_Exercise data_.
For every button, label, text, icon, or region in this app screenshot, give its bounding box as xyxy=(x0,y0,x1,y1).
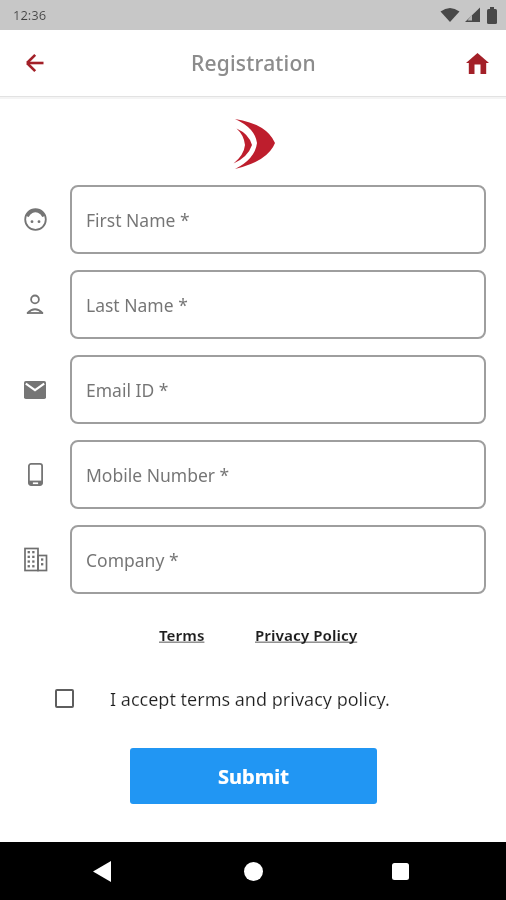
staticText: Submit xyxy=(218,763,289,790)
button[interactable] xyxy=(240,858,266,884)
staticText: Registration xyxy=(191,49,316,78)
button[interactable] xyxy=(89,858,115,884)
button[interactable]: Mobile Number * xyxy=(70,440,486,509)
staticText: Mobile Number * xyxy=(86,463,230,487)
button[interactable] xyxy=(55,689,74,708)
button[interactable]: First Name * xyxy=(70,185,486,254)
staticText: I accept terms and privacy policy. xyxy=(110,687,390,709)
staticText: First Name * xyxy=(86,208,190,232)
button[interactable] xyxy=(21,49,49,77)
staticText: Email ID * xyxy=(86,378,169,402)
staticText: Company * xyxy=(86,548,179,572)
staticText: Privacy Policy xyxy=(255,625,358,645)
button[interactable]: Company * xyxy=(70,525,486,594)
button[interactable]: Privacy Policy xyxy=(255,625,358,645)
button[interactable] xyxy=(463,49,491,77)
button[interactable] xyxy=(387,858,413,884)
button[interactable]: Submit xyxy=(130,748,377,804)
button[interactable]: Terms xyxy=(159,625,205,645)
staticText: Last Name * xyxy=(86,293,188,317)
staticText: 12:36 xyxy=(13,6,47,24)
button[interactable]: Email ID * xyxy=(70,355,486,424)
button[interactable]: Last Name * xyxy=(70,270,486,339)
staticText: Terms xyxy=(159,625,205,645)
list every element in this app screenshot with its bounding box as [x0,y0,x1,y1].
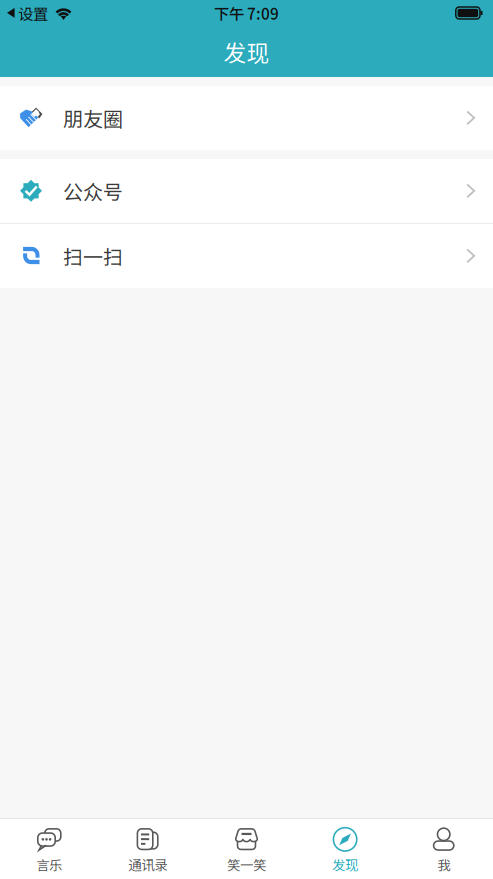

_Task to complete_.
Everything in the records above should be printed again exactly, except the pictures.

_Result_.
For every button, label, text, icon, or region in this app screenshot, give its bounding box as xyxy=(x0,y0,x1,y1).
staticText: Submit xyxy=(218,763,289,790)
button[interactable] xyxy=(240,858,266,884)
staticText: Registration xyxy=(191,49,316,78)
button[interactable] xyxy=(89,858,115,884)
button[interactable]: Mobile Number * xyxy=(70,440,486,509)
staticText: Mobile Number * xyxy=(86,463,230,487)
button[interactable] xyxy=(55,689,74,708)
button[interactable]: First Name * xyxy=(70,185,486,254)
staticText: I accept terms and privacy policy. xyxy=(110,687,390,709)
staticText: First Name * xyxy=(86,208,190,232)
button[interactable] xyxy=(21,49,49,77)
staticText: Email ID * xyxy=(86,378,169,402)
staticText: Company * xyxy=(86,548,179,572)
staticText: Privacy Policy xyxy=(255,625,358,645)
button[interactable]: Company * xyxy=(70,525,486,594)
button[interactable]: Privacy Policy xyxy=(255,625,358,645)
button[interactable] xyxy=(463,49,491,77)
button[interactable] xyxy=(387,858,413,884)
button[interactable]: Submit xyxy=(130,748,377,804)
button[interactable]: Terms xyxy=(159,625,205,645)
staticText: Last Name * xyxy=(86,293,188,317)
staticText: 12:36 xyxy=(13,6,47,24)
button[interactable]: Email ID * xyxy=(70,355,486,424)
button[interactable]: Last Name * xyxy=(70,270,486,339)
staticText: Terms xyxy=(159,625,205,645)
list every element in this app screenshot with its bounding box as [x0,y0,x1,y1].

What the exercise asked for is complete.